Records provided Block Start

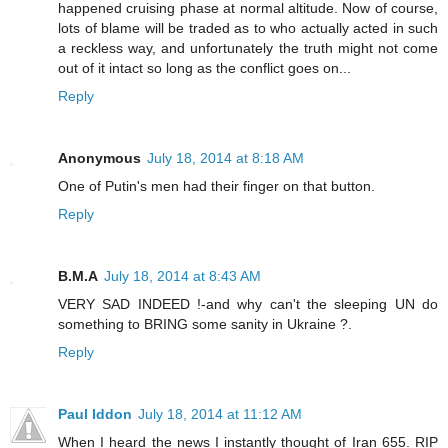
happened cruising phase at normal altitude. Now of course,
lots of blame will be traded as to who actually acted in such
a reckless way, and unfortunately the truth might not come
out of it intact so long as the conflict goes on...
Reply
Anonymous
July 18, 2014 at 8:18 AM
One of Putin's men had their finger on that button.
Reply
B.M.A
July 18, 2014 at 8:43 AM
VERY SAD INDEED !-and why can't the sleeping UN do
something to BRING some sanity in Ukraine ?.
Reply
Paul Iddon
July 18, 2014 at 11:12 AM
When I heard the news I instantly thought of Iran 655. RIP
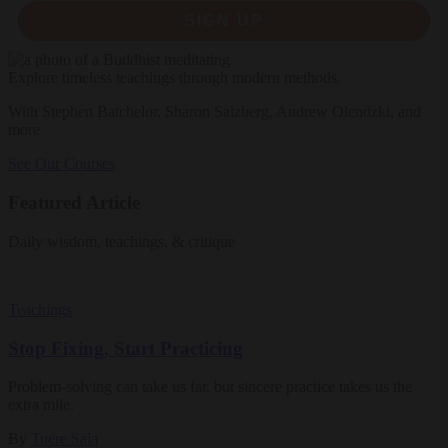
SIGN UP
Explore timeless teachings through modern methods.
With Stephen Batchelor, Sharon Salzberg, Andrew Olendzki, and
more
See Our Courses
Featured Article
Daily wisdom, teachings, & critique
Teachings
Stop Fixing, Start Practicing
Problem-solving can take us far, but sincere practice takes us the
extra mile.
By
Tuere Sala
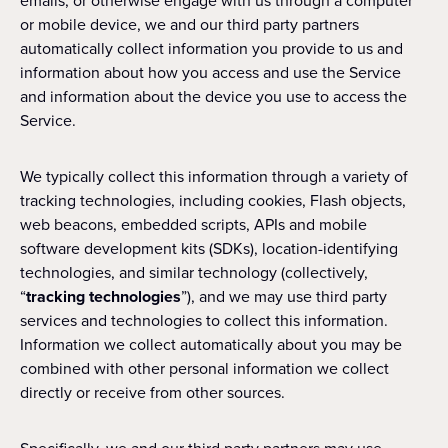
emails, or otherwise engage with us through a computer
or mobile device, we and our third party partners
automatically collect information you provide to us and
information about how you access and use the Service
and information about the device you use to access the
Service.
We typically collect this information through a variety of
tracking technologies, including cookies, Flash objects,
web beacons, embedded scripts, APIs and mobile
software development kits (SDKs), location-identifying
technologies, and similar technology (collectively,
“
tracking technologies
”), and we may use third party
services and technologies to collect this information.
Information we collect automatically about you may be
combined with other personal information we collect
directly or receive from other sources.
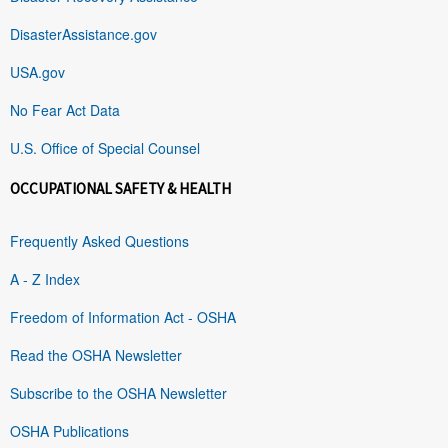
DisasterAssistance.gov
USA.gov
No Fear Act Data
U.S. Office of Special Counsel
OCCUPATIONAL SAFETY & HEALTH
Frequently Asked Questions
A - Z Index
Freedom of Information Act - OSHA
Read the OSHA Newsletter
Subscribe to the OSHA Newsletter
OSHA Publications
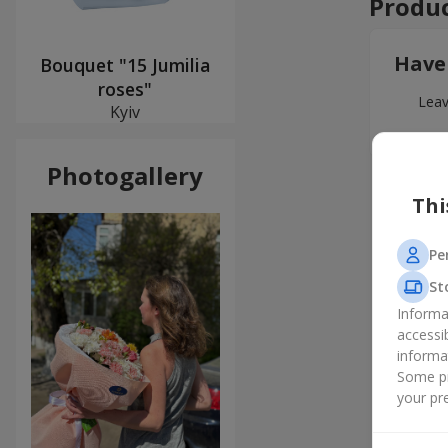
Produc
Have
Bouquet "15 Jumilia
roses"
Leav
Kyiv
Photogallery
Thi
Pe
St
Informa
accessi
informa
Some pr
your pre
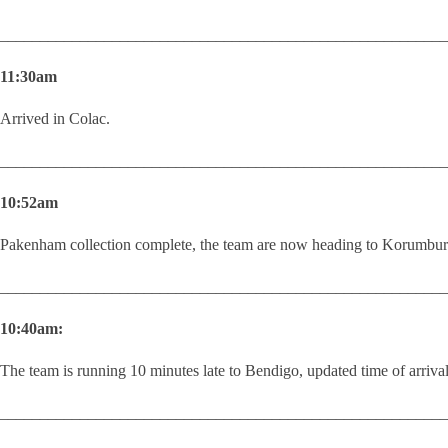
________________________________________________________
11:30am
Arrived in Colac.
________________________________________________________
10:52am
Pakenham collection complete, the team are now heading to Korumbur
________________________________________________________
10:40am:
The team is running 10 minutes late to Bendigo, updated time of arriv
________________________________________________________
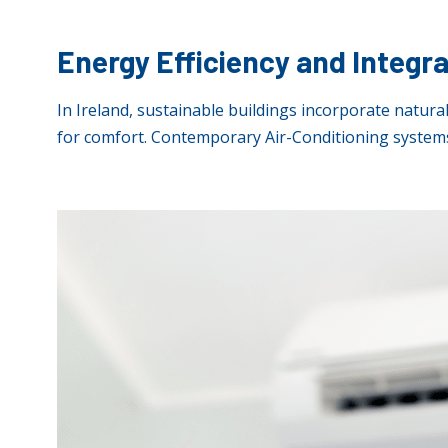
Energy Efficiency and Integr
In Ireland, sustainable buildings incorporate natural
for comfort. Contemporary Air-Conditioning systems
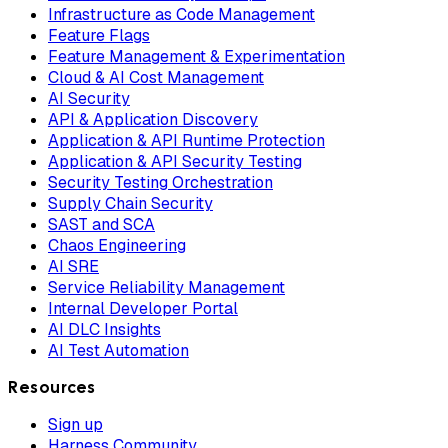
Infrastructure as Code Management
Feature Flags
Feature Management & Experimentation
Cloud & AI Cost Management
AI Security
API & Application Discovery
Application & API Runtime Protection
Application & API Security Testing
Security Testing Orchestration
Supply Chain Security
SAST and SCA
Chaos Engineering
AI SRE
Service Reliability Management
Internal Developer Portal
AI DLC Insights
AI Test Automation
Resources
Sign up
Harness Community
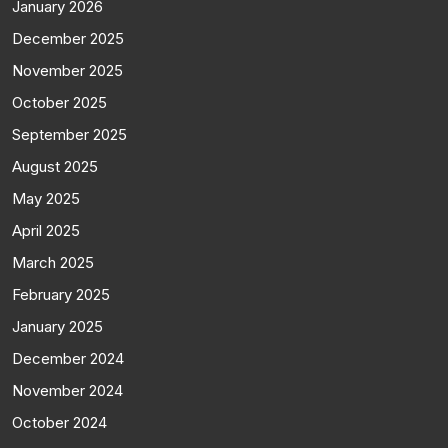
January 2026
December 2025
November 2025
October 2025
September 2025
August 2025
May 2025
April 2025
March 2025
February 2025
January 2025
December 2024
November 2024
October 2024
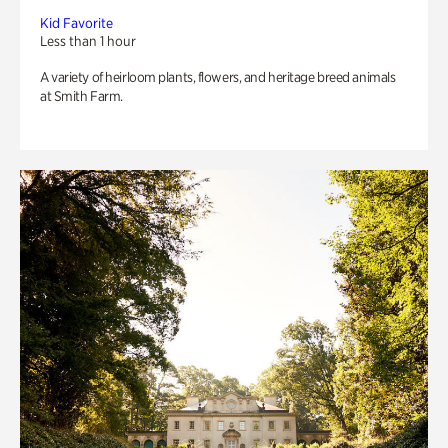
Kid Favorite
Less than 1 hour
A variety of heirloom plants, flowers, and heritage breed animals
at Smith Farm.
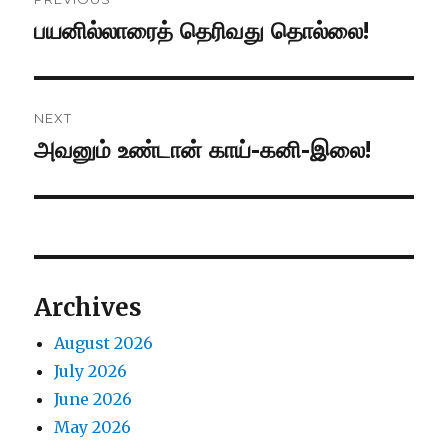
navigation
பயனில்லாரைத் தெரிவது தொல்லை!
Previous
post:
NEXT
அவனும் உண்டான் காய்-கனி-இலை!
Next
post:
Archives
August 2026
July 2026
June 2026
May 2026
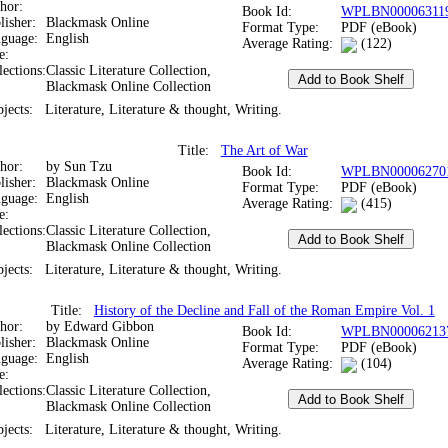
thor:
Book Id:
WPLBN00006311
lisher:
Blackmask Online
Format Type:
PDF (eBook)
nguage:
English
Average Rating:
(122)
te:
lections:
Classic Literature Collection,
Blackmask Online Collection
bjects:
Literature, Literature & thought, Writing.
Title:
The Art of War
thor:
by Sun Tzu
Book Id:
WPLBN00006270
lisher:
Blackmask Online
Format Type:
PDF (eBook)
nguage:
English
Average Rating:
(415)
te:
lections:
Classic Literature Collection,
Blackmask Online Collection
bjects:
Literature, Literature & thought, Writing.
Title:
History of the Decline and Fall of the Roman Empire Vol. 1
thor:
by Edward Gibbon
Book Id:
WPLBN00006213
lisher:
Blackmask Online
Format Type:
PDF (eBook)
nguage:
English
Average Rating:
(104)
te:
lections:
Classic Literature Collection,
Blackmask Online Collection
bjects:
Literature, Literature & thought, Writing.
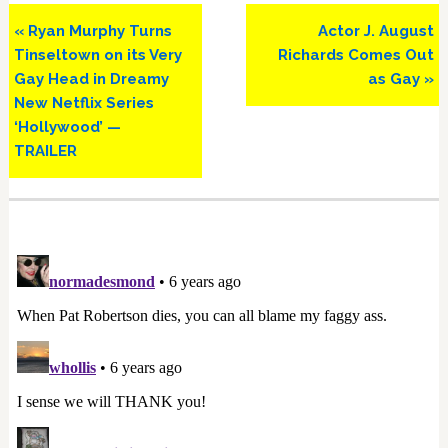
Previous
Next
« Ryan Murphy Turns
Actor J. August
Post:
Post:
Tinseltown on its Very
Richards Comes Out
Gay Head in Dreamy
as Gay »
New Netflix Series
‘Hollywood’ —
TRAILER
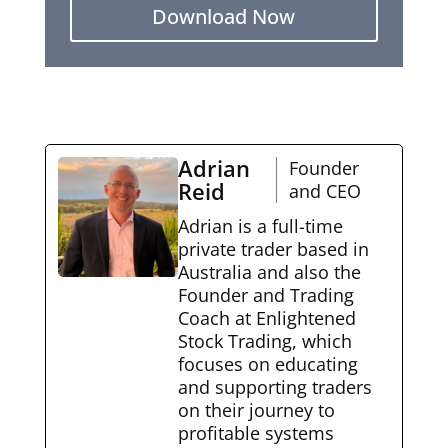
Download Now
Adrian
Founder
Reid
and CEO
Adrian is a full-time
private trader based in
Australia and also the
Founder and Trading
Coach at Enlightened
Stock Trading, which
focuses on educating
and supporting traders
on their journey to
profitable systems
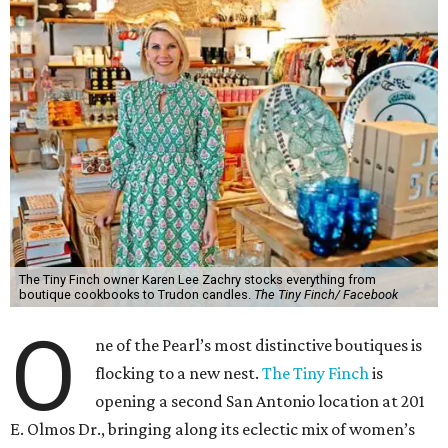
The Tiny Finch owner Karen Lee Zachry stocks everything from
boutique cookbooks to Trudon candles.
The Tiny Finch/ Facebook
O
ne of the Pearl’s most distinctive boutiques is
flocking to a new nest.
The Tiny Finch
is
opening a second San Antonio location at 201
E. Olmos Dr., bringing along its eclectic mix of women’s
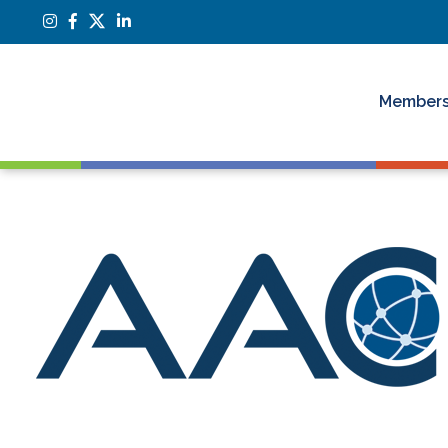
Members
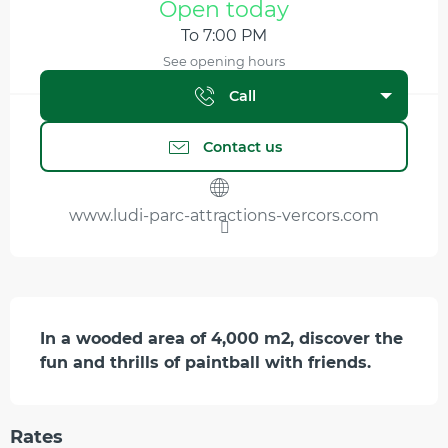
Open today
To 7:00 PM
See opening hours
Call
Contact us
www.ludi-parc-attractions-vercors.com
Description
In a wooded area of 4,000 m2, discover the 
fun and thrills of paintball with friends.
Rates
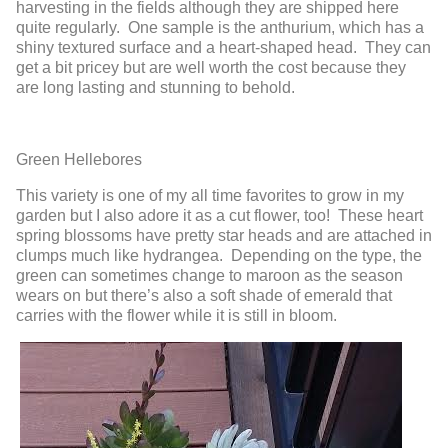
harvesting in the fields although they are shipped here
quite regularly. One sample is the anthurium, which has a
shiny textured surface and a heart-shaped head. They can
get a bit pricey but are well worth the cost because they
are long lasting and stunning to behold.
Green Hellebores
This variety is one of my all time favorites to grow in my
garden but I also adore it as a cut flower, too! These heart
spring blossoms have pretty star heads and are attached in
clumps much like hydrangea. Depending on the type, the
green can sometimes change to maroon as the season
wears on but there’s also a soft shade of emerald that
carries with the flower while it is still in bloom.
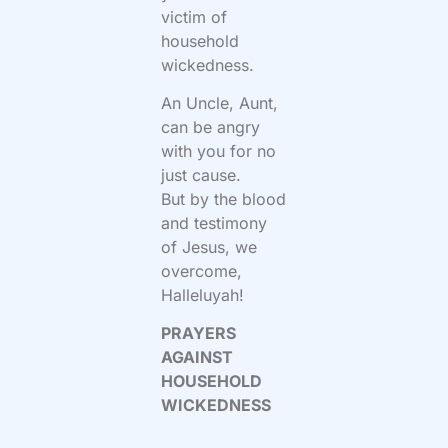
victim of
household
wickedness.
An Uncle, Aunt,
can be angry
with you for no
just cause.
But by the blood
and testimony
of Jesus, we
overcome,
Halleluyah!
PRAYERS
AGAINST
HOUSEHOLD
WICKEDNESS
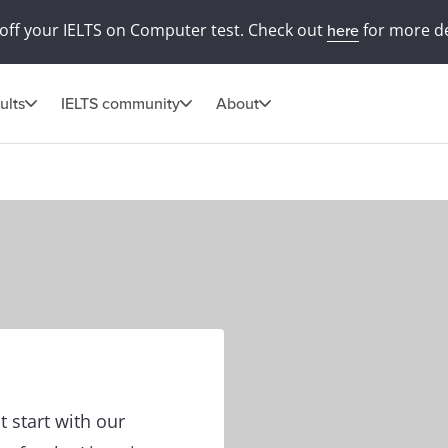
off your IELTS on Computer test. Check out
for more de
here
ults
IELTS community
About
t start with our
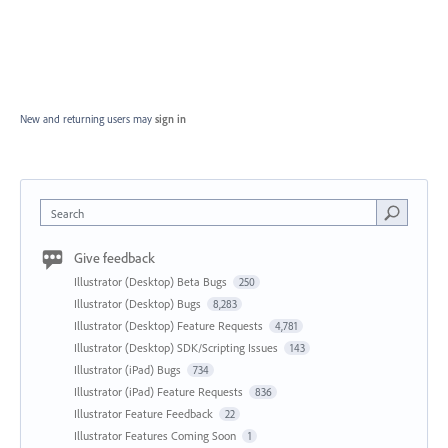
New and returning users may
sign in
Search
Give feedback
Illustrator (Desktop) Beta Bugs
250
Illustrator (Desktop) Bugs
8,283
Illustrator (Desktop) Feature Requests
4,781
Illustrator (Desktop) SDK/Scripting Issues
143
Illustrator (iPad) Bugs
734
Illustrator (iPad) Feature Requests
836
Illustrator Feature Feedback
22
Illustrator Features Coming Soon
1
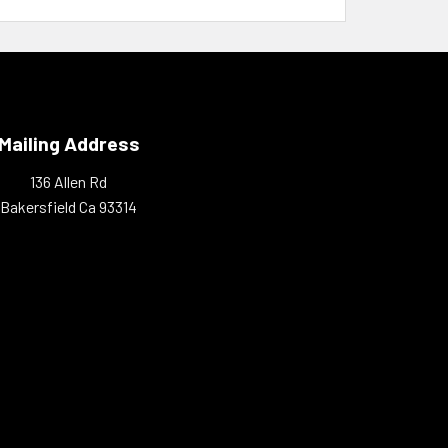
Mailing Address
136 Allen Rd
Bakersfield Ca 93314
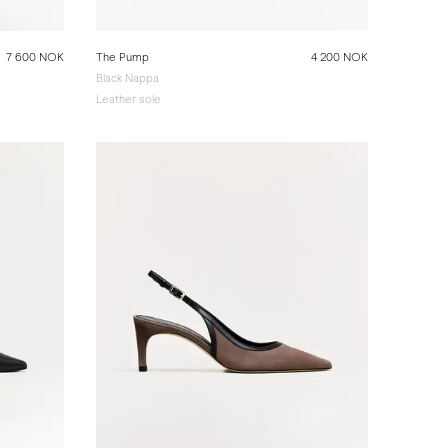
7 600 NOK
The Pump
4 200 NOK
Black Nappa
Leather sole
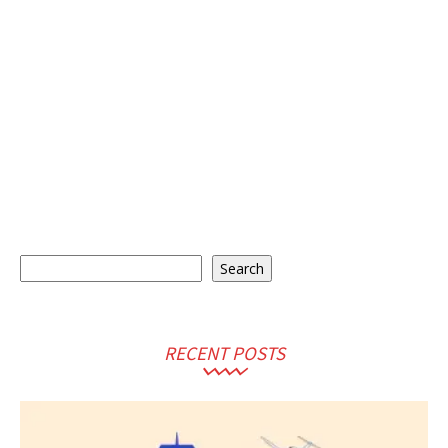
Search
Search
RECENT POSTS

Records provided Block End

§ What is required: Print the entire listing precisely as written, omitting the images it holds.

§ Written solution:
happened cruising phase at normal altitude. Now of course,
lots of blame will be traded as to who actually acted in such
a reckless way, and unfortunately the truth might not come
out of it intact so long as the conflict goes on...
Reply
Anonymous
July 18, 2014 at 8:18 AM
One of Putin's men had their finger on that button.
Reply
B.M.A
July 18, 2014 at 8:43 AM
VERY SAD INDEED !-and why can't the sleeping UN do
something to BRING some sanity in Ukraine ?.
Reply
Paul Iddon
July 18, 2014 at 11:12 AM
When I heard the news I instantly thought of Iran 655. RIP
SIGN UP
Explore timeless teachings through modern methods.
With Stephen Batchelor, Sharon Salzberg, Andrew Olendzki, and
more
See Our Courses
Featured Article
Daily wisdom, teachings, & critique
Teachings
Stop Fixing, Start Practicing
Problem-solving can take us far, but sincere practice takes us the
extra mile.
By
Tuere Sala
emails, or otherwise engage with us through a computer
or mobile device, we and our third party partners
automatically collect information you provide to us and
information about how you access and use the Service
and information about the device you use to access the
Service.
We typically collect this information through a variety of
tracking technologies, including cookies, Flash objects,
web beacons, embedded scripts, APIs and mobile
software development kits (SDKs), location-identifying
technologies, and similar technology (collectively,
“
tracking technologies
”), and we may use third party
services and technologies to collect this information.
Information we collect automatically about you may be
combined with other personal information we collect
directly or receive from other sources.
DisasterAssistance.gov
USA.gov
No Fear Act Data
U.S. Office of Special Counsel
OCCUPATIONAL SAFETY & HEALTH
Frequently Asked Questions
A - Z Index
Freedom of Information Act - OSHA
Read the OSHA Newsletter
Subscribe to the OSHA Newsletter
OSHA Publications
Produc
Have
Bouquet "15 Jumilia
roses"
Leav
Kyiv
Photogallery
Thi
Pe
St
Informa
accessi
informa
Some pr
your pre
________________________________________________________
11:30am
Arrived in Colac.
________________________________________________________
10:52am
Pakenham collection complete, the team are now heading to Korumbur
________________________________________________________
10:40am:
The team is running 10 minutes late to Bendigo, updated time of arriv
________________________________________________________
Energy Efficiency and Integr
In Ireland, sustainable buildings incorporate natural
for comfort. Contemporary Air-Conditioning systems
Infrastructure as Code Management
Feature Flags
Feature Management & Experimentation
Cloud & AI Cost Management
AI Security
API & Application Discovery
Application & API Runtime Protection
Application & API Security Testing
Security Testing Orchestration
Supply Chain Security
SAST and SCA
Chaos Engineering
AI SRE
Service Reliability Management
Internal Developer Portal
AI DLC Insights
AI Test Automation
Resources
Sign up
Harness Community
January 2026
December 2025
November 2025
October 2025
September 2025
August 2025
May 2025
April 2025
March 2025
February 2025
January 2025
December 2024
November 2024
October 2024
Kid Favorite
Less than 1 hour
A variety of heirloom plants, flowers, and heritage breed animals
at Smith Farm.
navigation
பயனில்லாரைத் தெரிவது தொல்லை!
Previous
post:
NEXT
அவனும் உண்டான் காய்-கனி-இலை!
Next
post:
Archives
August 2026
July 2026
June 2026
May 2026
thor:
Book Id:
WPLBN00006311
lisher:
Blackmask Online
Format Type:
PDF (eBook)
nguage:
English
Average Rating:
(122)
te:
lections:
Classic Literature Collection,
Blackmask Online Collection
bjects:
Literature, Literature & thought, Writing.
Title:
The Art of War
thor:
by Sun Tzu
Book Id:
WPLBN00006270
lisher:
Blackmask Online
Format Type:
PDF (eBook)
nguage:
English
Average Rating:
(415)
te:
lections:
Classic Literature Collection,
Blackmask Online Collection
bjects:
Literature, Literature & thought, Writing.
Title:
History of the Decline and Fall of the Roman Empire Vol. 1
thor:
by Edward Gibbon
Book Id:
WPLBN00006213
lisher:
Blackmask Online
Format Type:
PDF (eBook)
nguage:
English
Average Rating:
(104)
te:
lections:
Classic Literature Collection,
Blackmask Online Collection
bjects:
Literature, Literature & thought, Writing.
Previous
Next
« Ryan Murphy Turns
Actor J. August
Post:
Post:
Tinseltown on its Very
Richards Comes Out
Gay Head in Dreamy
as Gay »
New Netflix Series
‘Hollywood’ —
TRAILER
Download Now
Adrian
Founder
Reid
and CEO
Adrian is a full-time
private trader based in
Australia and also the
Founder and Trading
Coach at Enlightened
Stock Trading, which
focuses on educating
and supporting traders
on their journey to
profitable systems
The Tiny Finch owner Karen Lee Zachry stocks everything from
boutique cookbooks to Trudon candles.
The Tiny Finch/ Facebook
O
ne of the Pearl’s most distinctive boutiques is
flocking to a new nest.
The Tiny Finch
is
opening a second San Antonio location at 201
E. Olmos Dr., bringing along its eclectic mix of women’s
Members
Open today
To 7:00 PM
See opening hours
Call
Contact us
www.ludi-parc-attractions-vercors.com
Description
In a wooded area of 4,000 m2, discover the 
fun and thrills of paintball with friends.
Rates
harvesting in the fields although they are shipped here
quite regularly. One sample is the anthurium, which has a
shiny textured surface and a heart-shaped head. They can
get a bit pricey but are well worth the cost because they
are long lasting and stunning to behold.
Green Hellebores
This variety is one of my all time favorites to grow in my
garden but I also adore it as a cut flower, too! These heart
spring blossoms have pretty star heads and are attached in
clumps much like hydrangea. Depending on the type, the
green can sometimes change to maroon as the season
wears on but there’s also a soft shade of emerald that
carries with the flower while it is still in bloom.
victim of
household
wickedness.
An Uncle, Aunt,
can be angry
with you for no
just cause.
But by the blood
and testimony
of Jesus, we
overcome,
Halleluyah!
PRAYERS
AGAINST
HOUSEHOLD
WICKEDNESS
off your IELTS on Computer test. Check out
for more de
here
ults
IELTS community
About
t start with our
New and returning users may
sign in
Search
Give feedback
Illustrator (Desktop) Beta Bugs
250
Illustrator (Desktop) Bugs
8,283
Illustrator (Desktop) Feature Requests
4,781
Illustrator (Desktop) SDK/Scripting Issues
143
Illustrator (iPad) Bugs
734
Illustrator (iPad) Feature Requests
836
Illustrator Feature Feedback
22
Illustrator Features Coming Soon
1
Mailing Address
136 Allen Rd
Bakersfield Ca 93314
7 600 NOK
The Pump
4 200 NOK
Black Nappa
Leather sole
Search
Search
RECENT POSTS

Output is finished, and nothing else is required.